I spent nearly 20 years in Taiwan as a journalist and educator and wrote several non-fiction stories on the Taiwanese mob – I even got to know the White Wolf, the godfather of the island’s most notorious gang, the Bamboo Union – and I found Hsyu’s invocation of these elements really fun. 

The story opens up with Optimist Cleaver, a bike courier in a post-apocalyptic Los Angeles (called New Angeles), arriving at a pickup location late – a cardinal sin in her profession – and instead of meeting her colleague, she finds a spray of blood on an underpass column and a tag of a bloody cleaver – her own sign. 

The colleague, Pugilist, was nowhere to be seen, and Optimist knows this is a message to her. 
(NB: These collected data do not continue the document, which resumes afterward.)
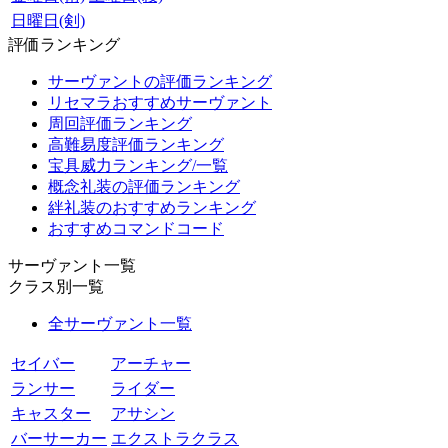
日曜日(剣)
評価ランキング
サーヴァントの評価ランキング
リセマラおすすめサーヴァント
周回評価ランキング
高難易度評価ランキング
宝具威力ランキング/一覧
概念礼装の評価ランキング
絆礼装のおすすめランキング
おすすめコマンドコード
サーヴァント一覧
クラス別一覧
全サーヴァント一覧
セイバー
アーチャー
ランサー
ライダー
キャスター
アサシン
バーサーカー
エクストラクラス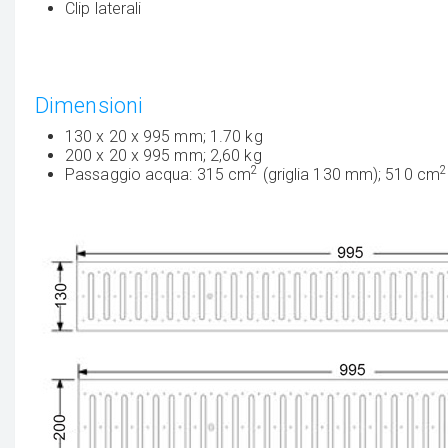
Clip laterali
Dimensioni
130 x 20 x 995 mm; 1.70 kg
200 x 20 x 995 mm; 2,60 kg
2
2
Passaggio acqua: 315 cm
(griglia 130 mm); 510 cm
The courier service Optimist – nicknamed “Tim” by her boss, a hyperactive Korean-American dispatcher Kipeum – works for does something fairly unclear involving local transmission of data from point to point across the abandoned freeways of New Angeles, but its dangerous and techy. 

She sets off on her mBike across the abandoned freeways of New Angeles to find out what happened to Pugilist and who sent the message, while trying to stay alive and keep her job. 

Suspicion quickly falls on a mysterious character from her past in Taiwan – “Er Ge” – who was once her benefactor and friend and now is hunting her for unknown reasons. 

The novelette invokes Taiwan in ways obvious and subtle – the helmet Optimist wears is named “SYM” – which might be taken for a cyberpunky techno thing, but actually references one of Taiwan’s leading motorcycle makers, SanYang Motors (SYM) – I rode a 125cc SYM motorscooter there for a decade. 

The name, Er-Ge, and her deceased benefactor, Da Ge, are Chinese mafia titles. “Da Ge” means Big Brother and is equivalent to Godfather. “Er” means “two”, and Er Ge refers to the second in command. Who gets the rights to be called Da Ge forms a central part of the narrative. 

Her gang in Taiwan is called Tien Dao – this reference was particularly cool for me as it means “Heavenly Way”, an actual umbrella group of local Taiwanese mobs that formed in the wake of the invasion of mainland Chinese triads at the end of the Chinese Civil War in 1949 (this story is steeped in Taiwan history!). 

I also really enjoyed the New Angeles dystopia, having spent some time during the pandemic driving Uber along these streets, I could totally imagine it. Interestingly, the invocation of Los Angeles continues the Taiwanese theme as the city is a major focus for emigration from the island. 

The story is very milieu driven and has lots of fun characters, ranging from the nonbinary Pugilist, their lover the African-Italian exchange student Tarantella, the very amusing dispatcher of Ppalli Ppalli Couriers, Kipeum. The dialogue is effective and rings true. 

The story lacks tension, however. We find out early on that her enemy is Er Ge, and so we lose the suspense. It rolls along breezily enough but sometimes so effortlessly that major plot points seem to flash by with little notice. 

Still, it is a great ride and I enjoyed it thoroughly. You might want to read it with a translation app, however, to get the full depth of the milieu.